音楽劇 わが町 公演情報 俳優座劇場「音楽劇 わが町」の観てきた!クチコミとコメント

  • 満足度★★★

    音楽劇化面では成功作
    オリジナル楽曲による音楽劇化と聞いて、仕上がりを懸念しましたが、「わが町」の音楽劇としては、大変良い仕上がりの舞台だったと思います。

    特に、1幕で、その良さが生かされていました。
    楽曲も、あの戯曲の雰囲気に合って、とても効果的でした。
    音楽を入れることで、余計体感時間が長くなるのかと思っていたら、いつも長く感じる部分がうまくカットされていて、テンポも良く、厭きませんでした。
    ただ、3幕の演出面には、やや疑問が残りました。

    土居さんの歌声にはいつも癒されるし、演技も、嬉しくなる程、お上手でしたが、でも、欲を言えば、エミリーとジョージは、せめて、20代の役者さんをキャスティングしてほしかったと思いました。

    ネタバレBOX

    最初のシーン、別役さんの芝居が始まったかと思いました。(笑い)

    1幕のグローウ゛ァーズ・コーナーズの学者の解説部分など、いつもちょっと冗長に感じる部分が一部カットされ、台詞がほぼ歌詞にそのまま転用されて、素敵な音楽劇になっていました。
    皆さん、台詞のない動作が自然で、芝居じみていなくて、すんなりと、わが町の住人に加わる心地がして、好感の持てる幕開きとなりました。
    私が過去に観た2つの舞台とは反対で、ギブスさん宅が上手、ウェブさん宅が下手という配置。
    ギブス夫人役の麻乃さんは、いつ観ても間口の広い女優さんだなと感心しますが、今回の役も素敵に演じていらっしゃいました。

    2幕は、ギブス夫妻と、ウェブ夫妻の2つのデュエットが、視覚聴覚共にとても、効果的で、音楽劇にしただけのことはあるなと感心しました。
    ただ、若い二人の恋が通じるシーンが、どうしても、土居さんと、粟野さんの見た目の大人っぽさが邪魔をして、進行係が台詞で言うような、自らの初恋の頃を思い出すというような心情にはなれず、ちょっと残念。
    特に、粟野さんは、30代の酒屋さんが、プロポーズしてる風情で、ここは、やはり、もっと若い役者さんで観たいなと思う場面でした。

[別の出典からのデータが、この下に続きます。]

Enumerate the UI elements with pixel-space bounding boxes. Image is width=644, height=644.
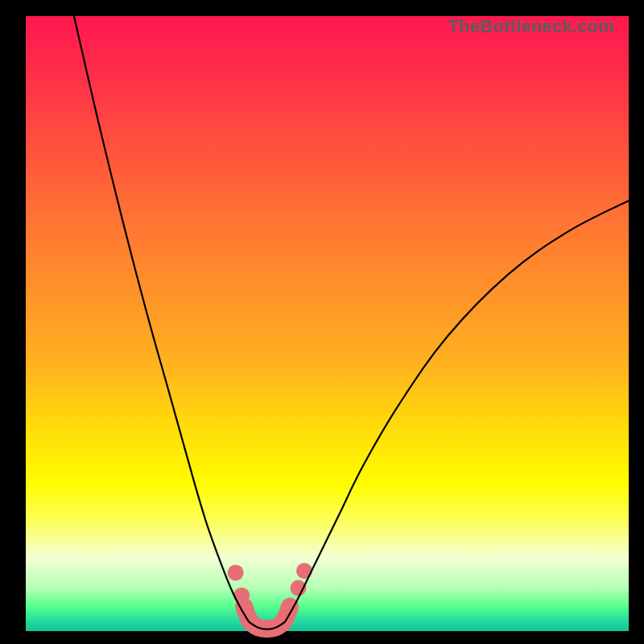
marker-dots — [228, 563, 312, 637]
chart-frame: TheBottleneck.com — [0, 0, 644, 644]
curve-right — [285, 200, 629, 621]
plot-area: TheBottleneck.com — [26, 16, 629, 631]
marker-dot — [228, 564, 244, 580]
marker-dot — [296, 563, 312, 579]
chart-svg — [26, 16, 629, 631]
curve-left — [74, 16, 249, 622]
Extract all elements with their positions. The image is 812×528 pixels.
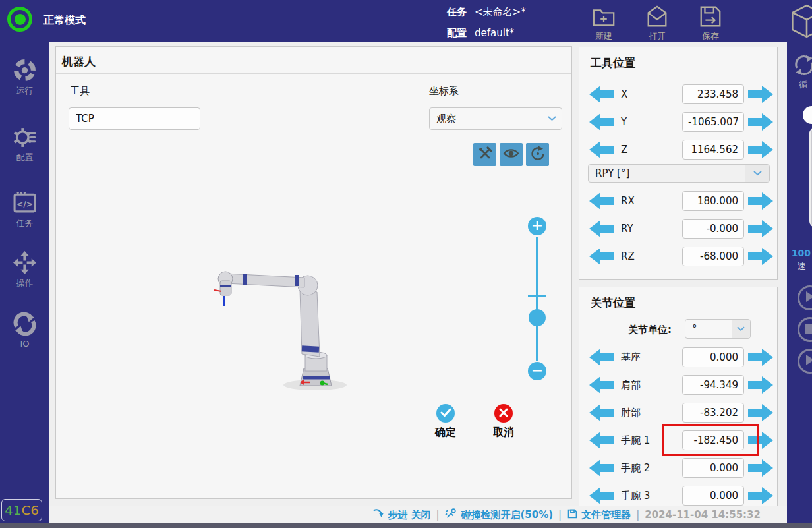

    1幕、2幕と、軽快に、心地良く舞台が運び、これは、過去最高作かなと思い始めたところ、3幕は、逆に、演出的に?の多く感じる舞台進行でした。
    もう死者となった、ソームズ夫人やギブス夫人の喋り方が、おどろおどろしくて、あれでは、まるで、妖怪のようでした。エミリーに諭しているのではなく、まるで、脅しているみたいで、何だか、いきなり拍子抜けしてしまいました。心なしか、3幕になったら、客席の雑音も多くなった気がします。
    3幕が一番、作者の訴えたい部分ではないかと思うのですが、その点、やや残念な幕切れとなりました。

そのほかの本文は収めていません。